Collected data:
********************

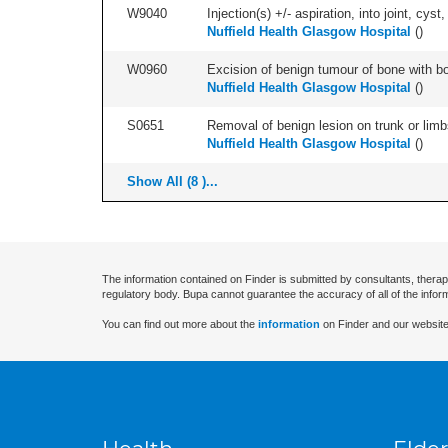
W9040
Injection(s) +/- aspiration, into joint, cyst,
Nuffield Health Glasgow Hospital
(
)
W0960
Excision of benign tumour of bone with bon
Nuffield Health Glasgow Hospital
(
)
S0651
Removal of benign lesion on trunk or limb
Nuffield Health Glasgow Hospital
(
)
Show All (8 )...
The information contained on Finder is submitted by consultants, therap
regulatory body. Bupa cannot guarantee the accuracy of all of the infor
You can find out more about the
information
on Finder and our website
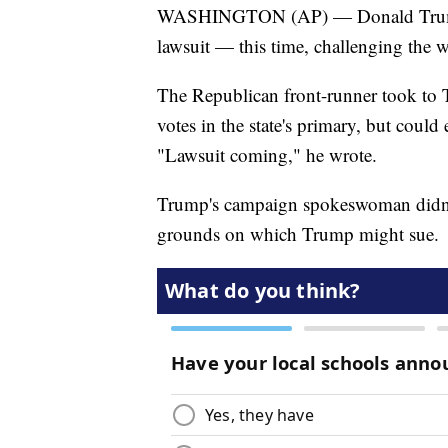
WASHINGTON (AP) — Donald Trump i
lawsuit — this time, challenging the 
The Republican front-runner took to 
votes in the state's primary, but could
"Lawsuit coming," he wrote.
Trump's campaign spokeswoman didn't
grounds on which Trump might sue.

********************

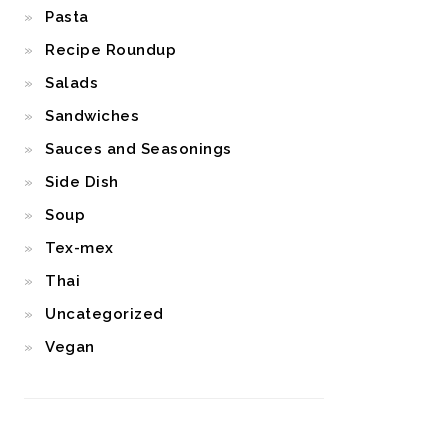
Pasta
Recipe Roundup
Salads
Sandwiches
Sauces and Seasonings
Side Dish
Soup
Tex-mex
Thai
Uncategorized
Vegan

********************

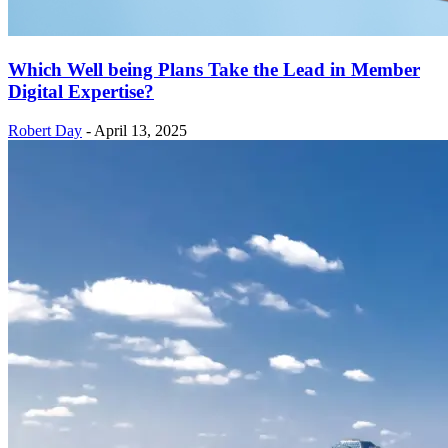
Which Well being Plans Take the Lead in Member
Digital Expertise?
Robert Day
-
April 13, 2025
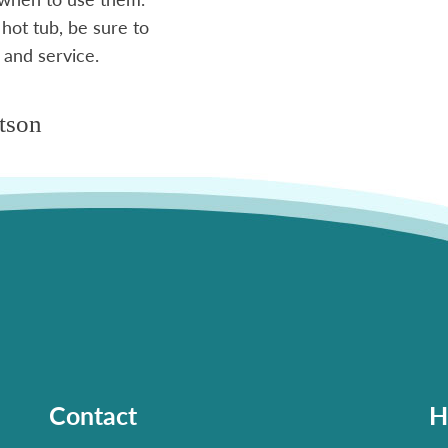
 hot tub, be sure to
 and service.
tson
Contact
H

********************

Review the entries above and return every line where "Finder" appears.

The information contained on Finder is submitted by consultants, therap
on Finder and our website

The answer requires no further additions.